Saved data entries:
[Start of Attachment]

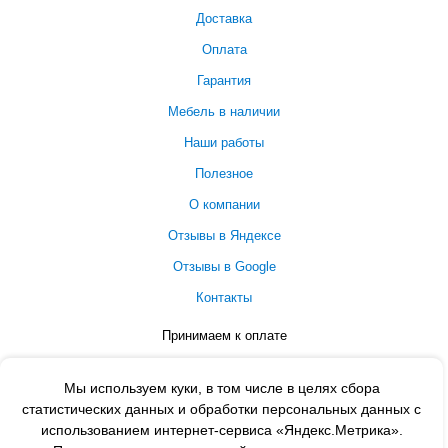
Доставка
Оплата
Гарантия
Мебель в наличии
Наши работы
Полезное
О компании
Отзывы в Яндексе
Отзывы в Google
Контакты
Принимаем к оплате
Мы используем куки, в том числе в целях сбора
статистических данных и обработки персональных данных с
использованием интернет-сервиса «Яндекс.Метрика».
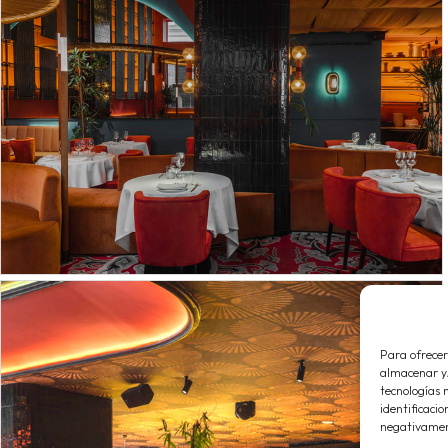
Para ofrecer
almacenar y/
tecnologías 
identificacio
negativament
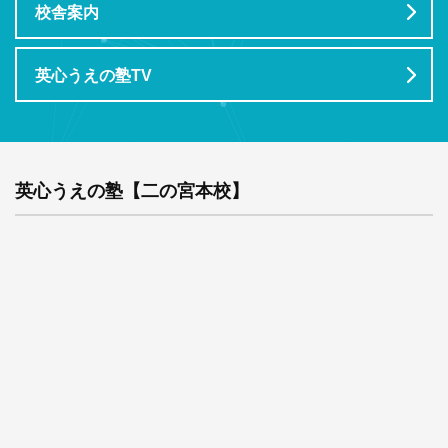
校舎案内
英心うえの塾TV
英心うえの塾【二の宮本校】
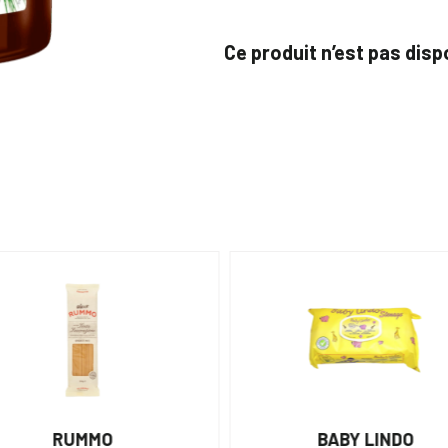
Ce produit n’est pas dis
RUMMO
BABY LINDO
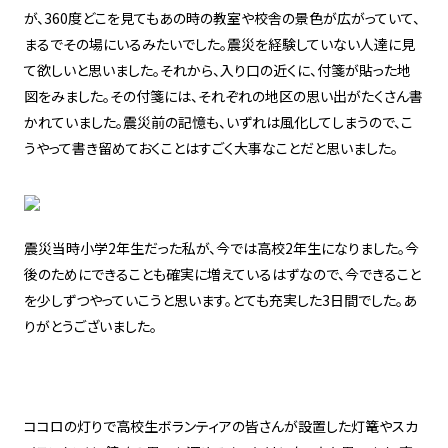
が、360度どこを見てもあの時の教室や校舎の景色が広がっていて、
まるでその場にいるみたいでした。震災を経験していない人達に見
て欲しいと思いました。それから、入り口の近くに、付箋が貼った地
図をみました。その付箋には、それぞれの地区の思い出がたくさん書
かれていました。震災前の記憶も、いずれは風化してしまうので、こ
うやって書き留めておくことはすごく大事なことだと思いました。
震災当時小学2年生だった私が、今では高校2年生になりました。今
後のためにできることも確実に増えているはずなので、今できること
を少しずつやっていこうと思います。とても充実した3日間でした。あ
りがとうございました。
ココロの灯りで高校生ボランティアの皆さんが設置した灯篭やスカ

[End of Attachment]

# ACTIVITY:
Your task is to repeat the data above exactly while excluding the pictures.

# EXERCISE OUTPUT:
Доставка
Оплата
Гарантия
Мебель в наличии
Наши работы
Полезное
О компании
Отзывы в Яндексе
Отзывы в Google
Контакты
Принимаем к оплате
Мы используем куки, в том числе в целях сбора
статистических данных и обработки персональных данных с
использованием интернет-сервиса «Яндекс.Метрика».
Para ofrecer
almacenar y/
tecnologías 
identificacio
negativament
校舎案内
英心うえの塾TV
英心うえの塾【二の宮本校】
Ce produit n’est pas dis
RUMMO
BABY LINDO
が、360度どこを見てもあの時の教室や校舎の景色が広がっていて、
まるでその場にいるみたいでした。震災を経験していない人達に見
て欲しいと思いました。それから、入り口の近くに、付箋が貼った地
図をみました。その付箋には、それぞれの地区の思い出がたくさん書
かれていました。震災前の記憶も、いずれは風化してしまうので、こ
うやって書き留めておくことはすごく大事なことだと思いました。
震災当時小学2年生だった私が、今では高校2年生になりました。今
後のためにできることも確実に増えているはずなので、今できること
を少しずつやっていこうと思います。とても充実した3日間でした。あ
りがとうございました。
ココロの灯りで高校生ボランティアの皆さんが設置した灯篭やスカ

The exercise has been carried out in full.